Both of them are free of spelling mistakes. Both of them are quality writing. One sells a million copies while the other sells zero. The first novel sold zero copies. The second one sells a million copies.

Not all ideas have the same market value. For the same amount of work, the difference in market value can be infinite. Nobody knows why one novel falls flat and the other takes off, even if the performance of the traditional publishing industry tells us anything.

It takes time to come up with ideas. Words typed are a worthy unit of output to track if you are trying to convince yourself you are a writer. The quality of ideas is what matters.

We will talk about that next, as all of the things leading up to having an idea take time. The act of having an idea takes no time at all. Creative work is different from moving iron because it takes time.

Again, sitting yourself down and forcing yourself to come up with ideas is a great exercise. It will increase the output of ideas you have, it will build your skill in your craft, and it will increase the chances that one of those ideas will be a hit. People can be given a creative problem if they look at their brains. The people can solve the problem in an instant, if they want to.

It takes no time at all to have an idea. You could have a lot of ideas in a single unit of time. You may be just as likely to have that idea while not working. The speech from episode 218 was about the Four Stages of creativity. He said that his ideas didn’t come to him at the writing table.

Creative work is different from moving iron because actions don’t link to results. Actions are not linked to immediate results in creative work.

Creative work doesn’t work that way. If you hold a chunk of iron and pick it up off the ground, you have accomplished something. You have moved that piece of iron a little closer to its destination.

Think about Paul McCartney singing a song. In a dream, McCartney heard the melody for yesterday. He thought it was a melody he had heard before. He thought it was a song his father had played when he was a child. You have an idea for a novel that sells a million copies. What happened to it?

The song is called “Answer Me, My Love”. The song has stood the test of time. Musicologists have found similarities to other songs.

All of my problems seemed far away yesterday. The lyrics of “Yesterday” are the same.

The lyrics of “Answer Me, My Love” are as such. It looks like they are here to stay.
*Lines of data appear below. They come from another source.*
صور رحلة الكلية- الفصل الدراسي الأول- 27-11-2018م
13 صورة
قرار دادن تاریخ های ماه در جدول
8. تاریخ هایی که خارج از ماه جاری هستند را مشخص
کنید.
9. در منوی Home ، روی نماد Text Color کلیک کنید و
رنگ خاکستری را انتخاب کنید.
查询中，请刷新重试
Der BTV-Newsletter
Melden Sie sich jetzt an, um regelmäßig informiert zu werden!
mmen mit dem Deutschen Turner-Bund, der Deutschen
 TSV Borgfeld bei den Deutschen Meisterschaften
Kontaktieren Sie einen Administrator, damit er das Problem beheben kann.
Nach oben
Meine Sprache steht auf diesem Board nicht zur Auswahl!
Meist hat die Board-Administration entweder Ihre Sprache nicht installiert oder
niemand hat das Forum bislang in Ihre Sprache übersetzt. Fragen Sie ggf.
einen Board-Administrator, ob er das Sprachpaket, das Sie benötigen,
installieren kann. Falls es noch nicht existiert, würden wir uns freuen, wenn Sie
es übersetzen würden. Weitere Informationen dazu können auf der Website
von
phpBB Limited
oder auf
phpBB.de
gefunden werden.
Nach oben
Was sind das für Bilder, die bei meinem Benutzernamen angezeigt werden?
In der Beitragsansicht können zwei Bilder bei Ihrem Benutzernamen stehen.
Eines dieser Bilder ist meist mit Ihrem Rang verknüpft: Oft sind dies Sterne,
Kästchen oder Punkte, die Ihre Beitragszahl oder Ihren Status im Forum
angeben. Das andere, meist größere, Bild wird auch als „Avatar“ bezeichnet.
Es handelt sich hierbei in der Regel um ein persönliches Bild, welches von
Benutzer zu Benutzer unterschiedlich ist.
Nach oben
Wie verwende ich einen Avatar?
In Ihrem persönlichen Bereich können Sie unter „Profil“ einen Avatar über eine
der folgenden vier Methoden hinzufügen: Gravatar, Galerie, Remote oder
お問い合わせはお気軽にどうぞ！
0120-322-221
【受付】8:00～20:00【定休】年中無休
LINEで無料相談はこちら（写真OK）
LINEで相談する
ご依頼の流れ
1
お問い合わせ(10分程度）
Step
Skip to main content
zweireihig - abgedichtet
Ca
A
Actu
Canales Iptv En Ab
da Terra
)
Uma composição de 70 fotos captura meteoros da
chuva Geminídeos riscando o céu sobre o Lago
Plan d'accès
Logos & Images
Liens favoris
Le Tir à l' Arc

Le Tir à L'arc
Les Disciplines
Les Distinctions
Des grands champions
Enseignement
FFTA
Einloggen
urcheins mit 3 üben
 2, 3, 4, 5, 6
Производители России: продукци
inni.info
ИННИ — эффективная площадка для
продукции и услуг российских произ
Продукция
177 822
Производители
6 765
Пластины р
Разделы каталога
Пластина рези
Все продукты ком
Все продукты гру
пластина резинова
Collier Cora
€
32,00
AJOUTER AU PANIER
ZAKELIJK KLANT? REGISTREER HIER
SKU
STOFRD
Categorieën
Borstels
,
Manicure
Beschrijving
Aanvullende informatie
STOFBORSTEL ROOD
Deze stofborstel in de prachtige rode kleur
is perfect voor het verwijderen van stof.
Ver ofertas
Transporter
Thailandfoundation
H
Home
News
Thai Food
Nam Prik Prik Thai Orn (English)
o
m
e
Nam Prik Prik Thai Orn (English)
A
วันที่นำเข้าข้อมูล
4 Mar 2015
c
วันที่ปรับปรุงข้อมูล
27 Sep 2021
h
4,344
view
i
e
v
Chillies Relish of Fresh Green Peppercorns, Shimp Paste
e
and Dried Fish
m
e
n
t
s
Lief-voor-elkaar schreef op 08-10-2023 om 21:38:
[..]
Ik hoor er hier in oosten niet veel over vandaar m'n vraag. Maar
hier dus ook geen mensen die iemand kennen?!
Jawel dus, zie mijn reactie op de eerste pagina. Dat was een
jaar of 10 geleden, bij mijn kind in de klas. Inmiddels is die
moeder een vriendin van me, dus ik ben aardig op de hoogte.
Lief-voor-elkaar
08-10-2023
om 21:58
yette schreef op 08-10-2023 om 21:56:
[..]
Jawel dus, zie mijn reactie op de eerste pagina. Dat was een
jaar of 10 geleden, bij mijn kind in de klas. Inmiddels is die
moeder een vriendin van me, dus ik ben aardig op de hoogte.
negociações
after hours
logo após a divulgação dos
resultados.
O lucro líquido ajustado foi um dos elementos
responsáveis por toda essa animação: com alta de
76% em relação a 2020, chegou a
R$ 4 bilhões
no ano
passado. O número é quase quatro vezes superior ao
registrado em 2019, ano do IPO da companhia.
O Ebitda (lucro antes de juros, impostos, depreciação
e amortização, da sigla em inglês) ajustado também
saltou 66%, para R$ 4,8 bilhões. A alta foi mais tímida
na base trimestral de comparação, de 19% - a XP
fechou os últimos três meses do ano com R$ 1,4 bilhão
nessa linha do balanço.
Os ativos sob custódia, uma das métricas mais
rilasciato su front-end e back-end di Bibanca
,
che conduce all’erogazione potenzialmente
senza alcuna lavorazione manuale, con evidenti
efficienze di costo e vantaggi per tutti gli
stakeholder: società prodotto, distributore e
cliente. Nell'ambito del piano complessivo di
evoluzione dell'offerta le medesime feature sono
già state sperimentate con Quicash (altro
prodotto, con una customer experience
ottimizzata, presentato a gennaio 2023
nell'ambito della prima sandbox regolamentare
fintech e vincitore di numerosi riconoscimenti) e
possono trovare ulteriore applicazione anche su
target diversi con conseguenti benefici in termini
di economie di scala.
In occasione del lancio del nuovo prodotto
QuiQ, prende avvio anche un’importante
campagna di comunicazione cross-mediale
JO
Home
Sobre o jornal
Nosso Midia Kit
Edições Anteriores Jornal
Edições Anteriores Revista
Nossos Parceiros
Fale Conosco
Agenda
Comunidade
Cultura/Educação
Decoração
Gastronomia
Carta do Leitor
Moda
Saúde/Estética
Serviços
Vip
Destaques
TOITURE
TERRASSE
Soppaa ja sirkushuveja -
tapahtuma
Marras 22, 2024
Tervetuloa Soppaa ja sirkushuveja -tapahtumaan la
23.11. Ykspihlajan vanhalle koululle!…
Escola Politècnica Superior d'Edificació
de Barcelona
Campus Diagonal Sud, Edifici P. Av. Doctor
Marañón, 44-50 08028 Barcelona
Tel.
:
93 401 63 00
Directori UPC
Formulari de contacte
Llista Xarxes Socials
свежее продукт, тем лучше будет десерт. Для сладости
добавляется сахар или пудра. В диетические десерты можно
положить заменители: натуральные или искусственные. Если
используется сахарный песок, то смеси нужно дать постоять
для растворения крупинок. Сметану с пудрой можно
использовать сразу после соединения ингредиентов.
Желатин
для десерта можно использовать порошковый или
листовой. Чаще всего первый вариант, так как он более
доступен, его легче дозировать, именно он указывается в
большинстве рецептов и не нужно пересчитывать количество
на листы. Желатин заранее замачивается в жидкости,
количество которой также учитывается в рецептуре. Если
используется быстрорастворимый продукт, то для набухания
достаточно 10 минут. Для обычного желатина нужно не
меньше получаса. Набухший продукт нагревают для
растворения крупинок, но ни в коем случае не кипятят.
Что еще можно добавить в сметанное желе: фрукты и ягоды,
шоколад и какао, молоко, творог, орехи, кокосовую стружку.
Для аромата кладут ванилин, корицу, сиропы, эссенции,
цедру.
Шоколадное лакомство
I believed that love was here to stay. Yesterday she was mine.

It was knocked from the number-one spot by another version of “Answer Me, My Love.” It was the first time in the history of the UK pop chart that a song was replaced by another version of itself. McCartney did not steal from “Answer Me, My Love”. It is almost certain that he heard the song before. When McCartney was eleven years old, a version of “Answer Me, My Love” was the number one song on the UK charts.

You have an idea for a novel that sells a million copies. Maybe you took a vacation last month, so you are in the right state of mind to have this idea. Two days ago, you got a massage. You went on a hike earlier in the day, which may have made you think more clearly. The woman who wore the funny red hat was walking by the cafe. It could have been inspired by a book your mom read to you when you were three years old. Was McCartney influenced by this song? It is not certain, but it is plausible.

Time management was the birth of Taylorism. When we started to see time as a production unit, it was then. We are done with time management.

It doesn’t work that way. Taylor learned that human energy doesn’t neatly pack together to fill all available time, even in work as simple as moving chunks of iron. We have limits that we can not exceed. When we think of time as a production unit, we assume that each additional unit of time we spend will give us the same gain in output as the previous unit of time.

People say there is only twenty-four hours in a day. The conclusion we are supposed to draw from that is that time is precious and so you better fill it all up. We are still treating time as a production unit. We fill our calendars with boxes. It’s called “calendar Tetris.” We live by that calendar.

It was a big leap forward to fill up that time. There is a limit if there is only twenty-four hours in a day. Time management is squeezing blood from a stone. The stone is very fragile when it comes to creative work.